Selfies - YULES et Bertrand Perrin qui accompagne le groupe sur scène |
Vous êtes plus addict à Facebook, Twitter,
Instagram ou Snapchat ?
Plutôt
Instagram mais je suis beaucoup sur Facebook aussi pour l’aspect professionnel.
Twitter, je n’ai jamais pu m’y faire, je n’ai pas l’esprit de synthèse ;-) Et
Snapchat, si je n’avais pas 20 ans de carrière, ça m’intéresserait peut-être.
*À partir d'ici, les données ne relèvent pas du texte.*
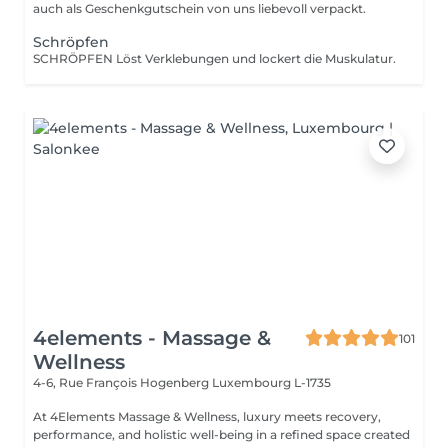
auch als Geschenkgutschein von uns liebevoll verpackt.
Schröpfen
SCHRÖPFEN Löst Verklebungen und lockert die Muskulatur.
4elements - Massage &
101
Wellness
4-6, Rue François Hogenberg
Luxembourg L-1735
At 4Elements Massage & Wellness, luxury meets recovery,
performance, and holistic well-being in a refined space created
Vous écoutez quoi en ce moment ?
J’ai
souvent un train de retard avec les nouveautés, j’aime bien découvrir les
albums lorsqu’ils viennent naturellement à moi alors en ce moment de manière
totalement aléatoire, j’écoute « Sincerely, Future Pollution » de
Timber Timbre, « First Mind » de Nick Mulvey, « Lier » de
Barbarossa, « Cusp » de Alela Diane, « Singles » de Future
Islands, « You Want it Darker » de Leonard Cohen, « High
Violet » de The National, « Beyond the Missouri Sky » de Pat
Metheny & Charlie Haden, « Vanishing Act » de Early Winterr,
« 22, a Million » de Bon Iver…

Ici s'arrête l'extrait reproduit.